Utility of Data Analytics
Data analytics is a scienceinvestors apply to cryptocurrencies. They use it to refine fundamental analysis. In traditional data analytics we find financial, social and technical data. This practice applied to cryptos goes as far as decoring the activity of a network.
Here are some examples of in-depth fundamental analysis criteria:
- The study of the economic, token,
- The interaction of the community on the networks,
- The study of the volumes of mentions,
- Quantifying the value of the network
Here are some examples of the type of information you will need to cover by doing an in-depth fundamental analysis. This method of analysis provides a complete view of the fundamentals of a project. You will be able to define the potential of a crypto. Obviously, it requires a little experience and habit to master the tools, method and logic.
You don’t have to be a math crack, or an expert in data processing, let alone be a trading genius. Of course, if you know the technical analysis it can only be complementary! However, by being a trader/investor with traditional methods, you will miss datamade transparent (searchable) thanks to the blockchain and valuable during your analyses.
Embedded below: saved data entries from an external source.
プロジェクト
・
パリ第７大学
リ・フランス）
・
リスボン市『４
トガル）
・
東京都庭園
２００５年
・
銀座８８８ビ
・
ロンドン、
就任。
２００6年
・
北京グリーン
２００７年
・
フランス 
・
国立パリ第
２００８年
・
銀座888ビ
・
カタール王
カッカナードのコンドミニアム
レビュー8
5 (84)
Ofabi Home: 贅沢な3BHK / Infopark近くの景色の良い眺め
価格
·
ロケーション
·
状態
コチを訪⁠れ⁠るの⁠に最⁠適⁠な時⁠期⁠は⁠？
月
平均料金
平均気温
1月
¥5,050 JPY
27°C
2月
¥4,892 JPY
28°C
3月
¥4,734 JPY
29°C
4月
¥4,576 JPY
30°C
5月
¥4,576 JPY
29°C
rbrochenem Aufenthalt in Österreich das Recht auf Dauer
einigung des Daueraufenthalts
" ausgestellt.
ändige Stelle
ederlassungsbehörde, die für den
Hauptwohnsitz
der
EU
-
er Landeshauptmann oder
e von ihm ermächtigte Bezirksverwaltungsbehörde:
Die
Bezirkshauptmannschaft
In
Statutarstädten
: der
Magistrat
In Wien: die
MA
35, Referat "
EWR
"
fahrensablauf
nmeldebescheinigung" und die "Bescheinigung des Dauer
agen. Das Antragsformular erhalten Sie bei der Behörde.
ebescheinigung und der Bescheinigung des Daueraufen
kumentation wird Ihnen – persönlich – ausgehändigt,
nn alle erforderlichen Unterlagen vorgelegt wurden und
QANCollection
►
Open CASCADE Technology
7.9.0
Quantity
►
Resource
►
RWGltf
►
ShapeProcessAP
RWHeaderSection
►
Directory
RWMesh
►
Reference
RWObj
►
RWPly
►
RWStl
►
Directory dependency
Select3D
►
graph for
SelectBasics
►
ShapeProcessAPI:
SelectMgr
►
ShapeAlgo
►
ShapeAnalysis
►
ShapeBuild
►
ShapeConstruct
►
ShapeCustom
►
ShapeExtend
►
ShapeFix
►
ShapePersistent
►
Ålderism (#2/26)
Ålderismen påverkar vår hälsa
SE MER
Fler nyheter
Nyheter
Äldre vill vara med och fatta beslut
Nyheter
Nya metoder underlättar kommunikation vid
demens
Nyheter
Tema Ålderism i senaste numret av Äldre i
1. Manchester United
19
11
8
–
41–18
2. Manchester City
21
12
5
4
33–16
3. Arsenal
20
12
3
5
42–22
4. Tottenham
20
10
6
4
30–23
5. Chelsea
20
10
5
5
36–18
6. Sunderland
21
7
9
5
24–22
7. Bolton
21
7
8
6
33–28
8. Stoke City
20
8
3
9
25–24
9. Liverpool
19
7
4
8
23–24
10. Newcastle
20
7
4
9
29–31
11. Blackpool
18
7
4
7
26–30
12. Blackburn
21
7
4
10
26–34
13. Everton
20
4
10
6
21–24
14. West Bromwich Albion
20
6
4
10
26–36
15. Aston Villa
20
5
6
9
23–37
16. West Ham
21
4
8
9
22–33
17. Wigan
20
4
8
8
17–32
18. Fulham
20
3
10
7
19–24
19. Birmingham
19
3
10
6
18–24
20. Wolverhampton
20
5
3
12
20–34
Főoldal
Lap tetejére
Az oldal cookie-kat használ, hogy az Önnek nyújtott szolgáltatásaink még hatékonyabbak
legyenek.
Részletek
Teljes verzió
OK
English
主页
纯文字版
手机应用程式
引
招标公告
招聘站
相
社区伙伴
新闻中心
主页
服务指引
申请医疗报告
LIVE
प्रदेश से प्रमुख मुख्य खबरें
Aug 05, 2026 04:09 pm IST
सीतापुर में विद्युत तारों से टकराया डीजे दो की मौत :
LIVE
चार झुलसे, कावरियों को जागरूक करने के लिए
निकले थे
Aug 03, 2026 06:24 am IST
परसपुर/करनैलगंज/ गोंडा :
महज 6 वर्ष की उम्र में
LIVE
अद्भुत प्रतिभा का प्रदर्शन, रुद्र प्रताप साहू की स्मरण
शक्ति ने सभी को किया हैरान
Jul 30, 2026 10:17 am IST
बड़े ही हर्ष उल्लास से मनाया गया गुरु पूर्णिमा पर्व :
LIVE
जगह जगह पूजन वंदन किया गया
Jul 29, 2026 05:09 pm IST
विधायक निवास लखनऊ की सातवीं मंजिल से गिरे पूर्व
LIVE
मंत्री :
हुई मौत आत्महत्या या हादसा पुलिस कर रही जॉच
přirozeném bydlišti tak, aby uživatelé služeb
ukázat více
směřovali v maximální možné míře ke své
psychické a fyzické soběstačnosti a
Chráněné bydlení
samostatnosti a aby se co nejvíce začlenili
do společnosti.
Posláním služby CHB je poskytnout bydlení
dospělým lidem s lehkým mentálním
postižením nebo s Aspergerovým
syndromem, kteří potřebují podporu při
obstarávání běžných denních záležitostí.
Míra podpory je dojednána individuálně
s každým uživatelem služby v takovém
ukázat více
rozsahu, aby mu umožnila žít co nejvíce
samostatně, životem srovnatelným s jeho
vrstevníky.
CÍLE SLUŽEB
Investing in cryptocurrencies is never a trivial act. A euphoric end to 2017 may have led. Some new entrants believe that it was enough to invest in cryptocurrencies to have a very rapid return. This is not the case. And the current period in the world of cryptocurrencies since the beginning of 2018. Bitcoin entered into its 4th Bear Market. It reminds everyone that there are essential criteria to take into account before investing in a cryptocurrency.
This article presented you with the 4 basic factors to consider when investing in a cryptocurrency. Don’t hesitate to react in comments by giving us the factors you take into account on your side before investing.